Records from a data source:
*** Begin section ***

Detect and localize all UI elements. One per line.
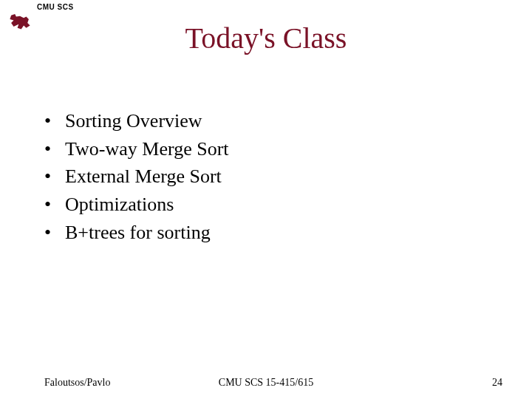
bullet-text: Sorting Overview [65, 107, 202, 135]
list-item: • Two-way Merge Sort [44, 135, 229, 163]
list-item: • B+trees for sorting [44, 219, 229, 247]
list-item: • External Merge Sort [44, 163, 229, 191]
bullet-text: Optimizations [65, 191, 174, 219]
footer-course: CMU SCS 15-415/615 [0, 377, 532, 389]
footer-page-number: 24 [492, 377, 502, 389]
list-item: • Sorting Overview [44, 107, 229, 135]
bullet-icon: • [44, 219, 65, 247]
bullet-text: External Merge Sort [65, 163, 222, 191]
bullet-icon: • [44, 191, 65, 219]
bullet-icon: • [44, 135, 65, 163]
org-label: CMU SCS [37, 3, 74, 11]
slide-title: Today's Class [0, 21, 532, 55]
list-item: • Optimizations [44, 191, 229, 219]
bullet-icon: • [44, 107, 65, 135]
bullet-text: Two-way Merge Sort [65, 135, 229, 163]
slide: CMU SCS Today's Class • Sorting Overview… [0, 0, 532, 399]
bullet-icon: • [44, 163, 65, 191]
bullet-text: B+trees for sorting [65, 219, 211, 247]
bullet-list: • Sorting Overview • Two-way Merge Sort … [44, 107, 229, 246]
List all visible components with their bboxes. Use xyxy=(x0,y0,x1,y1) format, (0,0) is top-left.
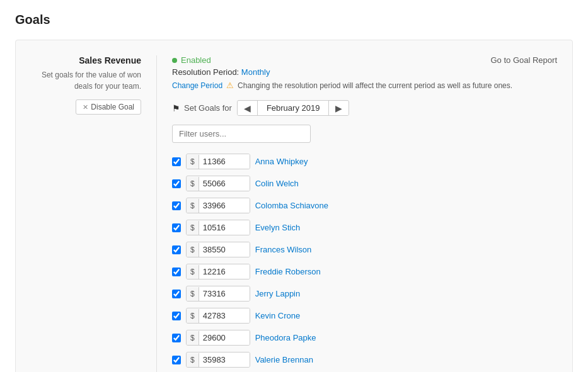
user-value-wrap-0: $ xyxy=(186,154,250,169)
dollar-sign-8: $ xyxy=(187,331,199,345)
user-checkbox-3[interactable] xyxy=(172,223,181,232)
enabled-badge: Enabled xyxy=(172,55,211,65)
user-checkbox-2[interactable] xyxy=(172,201,181,210)
user-row: $ Pheodora Papke xyxy=(172,327,557,349)
change-period-row: Change Period ⚠ Changing the resolution … xyxy=(172,81,557,90)
user-value-input-3[interactable] xyxy=(199,220,250,235)
goal-report-link[interactable]: Go to Goal Report xyxy=(491,55,558,65)
user-checkbox-7[interactable] xyxy=(172,312,181,320)
user-name-6[interactable]: Jerry Lappin xyxy=(255,289,301,298)
user-value-input-2[interactable] xyxy=(199,198,250,213)
user-value-input-6[interactable] xyxy=(199,286,250,301)
user-name-1[interactable]: Colin Welch xyxy=(255,179,299,188)
user-name-3[interactable]: Evelyn Stich xyxy=(255,223,301,232)
user-value-wrap-6: $ xyxy=(186,286,250,302)
dollar-sign-5: $ xyxy=(187,265,199,279)
user-name-8[interactable]: Pheodora Papke xyxy=(255,333,316,342)
user-checkbox-0[interactable] xyxy=(172,157,181,166)
goal-name: Sales Revenue xyxy=(31,55,141,65)
user-value-wrap-2: $ xyxy=(186,198,250,213)
dollar-sign-0: $ xyxy=(187,155,199,169)
user-checkbox-8[interactable] xyxy=(172,334,181,342)
user-value-wrap-8: $ xyxy=(186,330,250,346)
enabled-dot xyxy=(172,58,177,63)
page-title: Goals xyxy=(15,13,573,27)
set-goals-row: ⚑ Set Goals for ◀ February 2019 ▶ xyxy=(172,100,557,116)
flag-icon: ⚑ xyxy=(172,103,180,113)
resolution-row: Resolution Period: Monthly xyxy=(172,67,557,77)
user-value-wrap-4: $ xyxy=(186,242,250,257)
left-panel: Sales Revenue Set goals for the value of… xyxy=(31,55,157,372)
x-icon: ✕ xyxy=(83,103,88,111)
user-checkbox-1[interactable] xyxy=(172,179,181,188)
user-checkbox-6[interactable] xyxy=(172,290,181,298)
dollar-sign-1: $ xyxy=(187,177,199,191)
dollar-sign-9: $ xyxy=(187,353,199,367)
user-value-input-1[interactable] xyxy=(199,176,250,191)
user-value-wrap-9: $ xyxy=(186,352,250,368)
right-panel: Enabled Go to Goal Report Resolution Per… xyxy=(157,55,557,372)
resolution-value: Monthly xyxy=(241,67,270,77)
page-container: Goals Sales Revenue Set goals for the va… xyxy=(0,0,588,372)
user-row: $ Frances Wilson xyxy=(172,239,557,261)
user-value-wrap-5: $ xyxy=(186,264,250,279)
dollar-sign-7: $ xyxy=(187,309,199,323)
change-period-link[interactable]: Change Period xyxy=(172,81,222,90)
user-name-0[interactable]: Anna Whipkey xyxy=(255,157,308,166)
warning-icon: ⚠ xyxy=(226,81,234,90)
period-nav: ◀ February 2019 ▶ xyxy=(237,100,350,116)
disable-goal-label: Disable Goal xyxy=(91,103,134,111)
users-list: $ Anna Whipkey $ Colin Welch $ Colomba S… xyxy=(172,150,557,371)
goal-description: Set goals for the value of won deals for… xyxy=(31,69,141,92)
dollar-sign-4: $ xyxy=(187,243,199,257)
user-value-input-9[interactable] xyxy=(199,352,250,367)
user-name-9[interactable]: Valerie Brennan xyxy=(255,355,313,364)
user-checkbox-9[interactable] xyxy=(172,356,181,364)
user-row: $ Jerry Lappin xyxy=(172,283,557,305)
resolution-label: Resolution Period: xyxy=(172,67,239,77)
user-checkbox-4[interactable] xyxy=(172,245,181,254)
change-period-warning: Changing the resolution period will affe… xyxy=(238,81,512,90)
dollar-sign-2: $ xyxy=(187,199,199,213)
set-goals-text: Set Goals for xyxy=(184,103,232,113)
user-value-wrap-3: $ xyxy=(186,220,250,235)
user-value-wrap-7: $ xyxy=(186,308,250,324)
user-value-input-0[interactable] xyxy=(199,154,250,169)
user-name-7[interactable]: Kevin Crone xyxy=(255,311,301,320)
user-row: $ Evelyn Stich xyxy=(172,217,557,239)
prev-period-button[interactable]: ◀ xyxy=(238,101,257,115)
goals-card: Sales Revenue Set goals for the value of… xyxy=(15,40,573,372)
user-row: $ Anna Whipkey xyxy=(172,150,557,172)
user-value-input-5[interactable] xyxy=(199,264,250,279)
user-value-wrap-1: $ xyxy=(186,176,250,191)
dollar-sign-6: $ xyxy=(187,287,199,301)
user-name-4[interactable]: Frances Wilson xyxy=(255,245,312,254)
user-value-input-8[interactable] xyxy=(199,330,250,345)
enabled-label: Enabled xyxy=(181,55,211,65)
user-value-input-7[interactable] xyxy=(199,308,250,323)
user-row: $ Colin Welch xyxy=(172,172,557,194)
set-goals-label: ⚑ Set Goals for xyxy=(172,103,232,113)
user-name-2[interactable]: Colomba Schiavone xyxy=(255,201,328,210)
user-row: $ Valerie Brennan xyxy=(172,349,557,371)
user-row: $ Colomba Schiavone xyxy=(172,194,557,217)
user-name-5[interactable]: Freddie Roberson xyxy=(255,267,321,276)
disable-goal-button[interactable]: ✕ Disable Goal xyxy=(76,99,141,115)
user-row: $ Kevin Crone xyxy=(172,305,557,327)
user-checkbox-5[interactable] xyxy=(172,268,181,276)
user-value-input-4[interactable] xyxy=(199,242,250,257)
user-row: $ Freddie Roberson xyxy=(172,261,557,283)
filter-users-input[interactable] xyxy=(172,125,311,143)
dollar-sign-3: $ xyxy=(187,221,199,235)
next-period-button[interactable]: ▶ xyxy=(329,101,349,115)
period-label: February 2019 xyxy=(257,101,330,115)
status-row: Enabled Go to Goal Report xyxy=(172,55,557,65)
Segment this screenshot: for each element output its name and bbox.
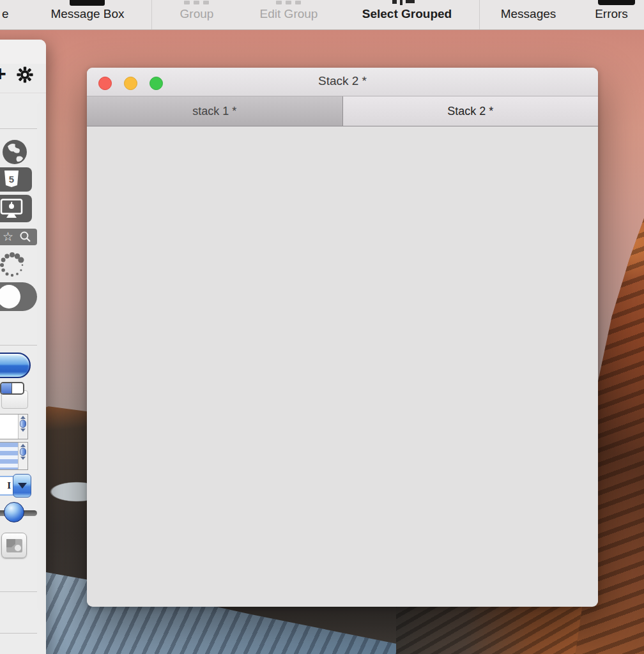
palette-divider xyxy=(0,633,37,634)
search-icon xyxy=(19,231,32,246)
scroll-thumb xyxy=(20,420,26,428)
toolbar-button-messages[interactable]: Messages xyxy=(501,7,556,21)
tab-stack-1[interactable]: stack 1 * xyxy=(87,96,343,126)
switch-widget-tool[interactable] xyxy=(0,282,37,311)
html5-widget-tool[interactable]: 5 xyxy=(0,167,32,192)
window-title: Stack 2 * xyxy=(87,74,598,88)
toolbar-button-message-box[interactable]: Message Box xyxy=(50,7,124,21)
palette-divider xyxy=(0,93,46,93)
chevron-down-icon xyxy=(18,483,27,489)
toolbar-button-partial-code[interactable]: e xyxy=(2,7,9,21)
errors-icon-partial xyxy=(598,0,635,5)
combo-dropdown-button xyxy=(13,474,31,498)
select-grouped-icon-partial xyxy=(392,0,415,5)
list-field-tool[interactable] xyxy=(0,442,28,470)
stack-tab-bar: stack 1 * Stack 2 * xyxy=(87,96,598,126)
scroll-thumb xyxy=(20,448,26,456)
toolbar-button-errors[interactable]: Errors xyxy=(595,7,628,21)
palette-divider xyxy=(0,345,37,346)
scroll-down-icon xyxy=(20,429,26,432)
add-tool-icon[interactable]: + xyxy=(0,63,6,84)
monitor-apple-icon xyxy=(0,199,23,219)
tab-panel-tabs xyxy=(0,382,24,395)
scroll-up-icon xyxy=(20,444,26,447)
star-search-widget-tool[interactable]: ☆ xyxy=(0,229,37,245)
combo-text-field: I xyxy=(0,476,14,496)
stack-canvas[interactable] xyxy=(87,126,598,606)
toolbar-button-select-grouped[interactable]: Select Grouped xyxy=(362,7,452,21)
tab-stack-2[interactable]: Stack 2 * xyxy=(343,96,599,126)
image-icon xyxy=(6,539,22,552)
gear-icon[interactable] xyxy=(17,66,33,86)
image-icon-dot xyxy=(15,545,21,551)
scroll-down-icon xyxy=(20,457,26,460)
busy-spinner-widget-tool[interactable] xyxy=(0,249,27,284)
palette-divider xyxy=(0,128,37,129)
tab-panel-active-tab xyxy=(1,383,12,393)
aqua-button-tool[interactable] xyxy=(0,353,31,378)
scrollbar xyxy=(18,414,27,439)
scrolling-field-tool[interactable] xyxy=(0,414,28,439)
edit-group-icon-partial xyxy=(276,1,301,4)
star-icon: ☆ xyxy=(3,229,13,243)
window-titlebar[interactable]: Stack 2 * xyxy=(87,68,598,96)
image-area-tool[interactable] xyxy=(1,533,27,558)
tools-palette: + xyxy=(0,40,46,654)
scroll-up-icon xyxy=(20,416,26,419)
image-icon-shape xyxy=(6,539,15,547)
stack-window: Stack 2 * stack 1 * Stack 2 * xyxy=(87,68,598,607)
toolbar-button-group: Group xyxy=(180,7,214,21)
slider-knob xyxy=(4,502,24,522)
ide-toolbar: e Message Box Group Edit Group Select Gr… xyxy=(0,0,644,30)
group-icon-partial xyxy=(184,1,209,4)
slider-tool[interactable] xyxy=(0,502,37,524)
toolbar-divider xyxy=(479,0,480,29)
toolbar-button-edit-group: Edit Group xyxy=(260,7,318,21)
palette-divider xyxy=(0,591,37,592)
tools-palette-titlebar[interactable] xyxy=(0,40,46,64)
message-box-icon-partial xyxy=(70,0,105,6)
html5-icon: 5 xyxy=(4,171,19,188)
combo-box-tool[interactable]: I xyxy=(0,474,32,498)
tab-panel-tool[interactable] xyxy=(0,382,31,411)
mac-screen-widget-tool[interactable] xyxy=(0,195,32,222)
scrollbar xyxy=(18,443,27,469)
switch-knob xyxy=(0,285,20,308)
browser-widget-tool[interactable] xyxy=(1,139,28,165)
toolbar-divider xyxy=(151,0,152,29)
svg-text:5: 5 xyxy=(9,174,14,185)
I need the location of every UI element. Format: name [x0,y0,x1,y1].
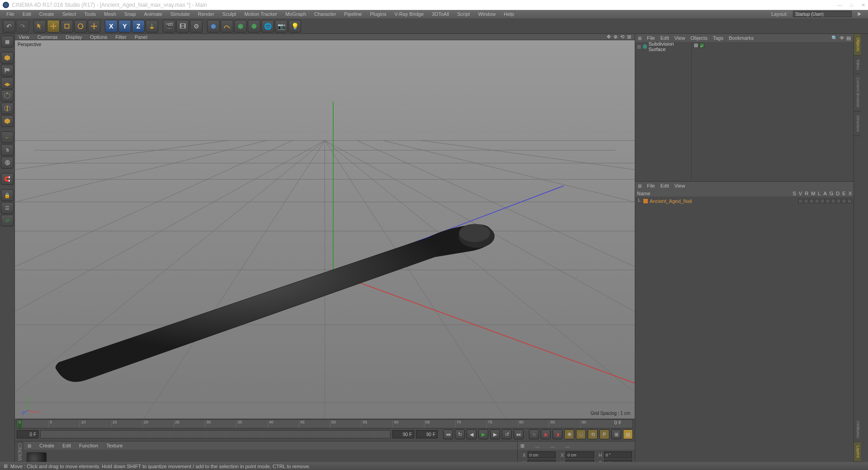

*** End section ***

WORK TO BE COMPLETED. From the entries above, extract every line where the word "Lappin" appears.

TASK SOLUTION.
user-name-6[interactable]: Jerry Lappin xyxy=(255,289,301,298)
user-row: $ Jerry Lappin xyxy=(172,283,557,305)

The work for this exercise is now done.